In full and exactly, reproduce the entries below, but omit the pictures.

Extracted records:
========================
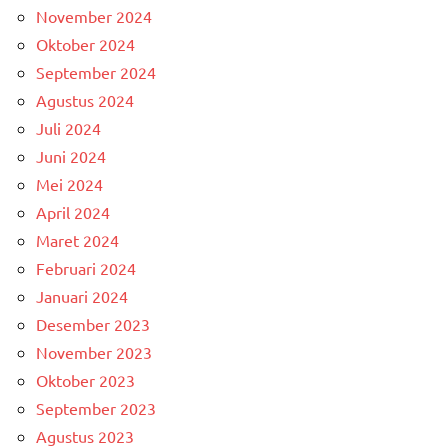
November 2024
Oktober 2024
September 2024
Agustus 2024
Juli 2024
Juni 2024
Mei 2024
April 2024
Maret 2024
Februari 2024
Januari 2024
Desember 2023
November 2023
Oktober 2023
September 2023
Agustus 2023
========================
→ **YOUR SOLUTION**:
November 2024
Oktober 2024
September 2024
Agustus 2024
Juli 2024
Juni 2024
Mei 2024
April 2024
Maret 2024
Februari 2024
Januari 2024
Desember 2023
November 2023
Oktober 2023
September 2023
Agustus 2023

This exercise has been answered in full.